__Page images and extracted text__
________________________

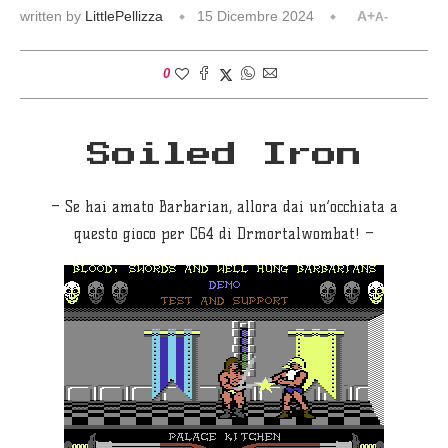
written by
LittlePellizza
15 Dicembre 2024
A+
A-
0
Soiled Iron
– Se hai amato Barbarian, allora dai un’occhiata a
questo gioco per C64 di Drmortalwombat! –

________________________

__Action item__
What is needed is a word-for-word copy of the records above, excluding pictures.

__Worked solution__
written by
LittlePellizza
15 Dicembre 2024
A+
A-
0
Soiled Iron
– Se hai amato Barbarian, allora dai un’occhiata a
questo gioco per C64 di Drmortalwombat! –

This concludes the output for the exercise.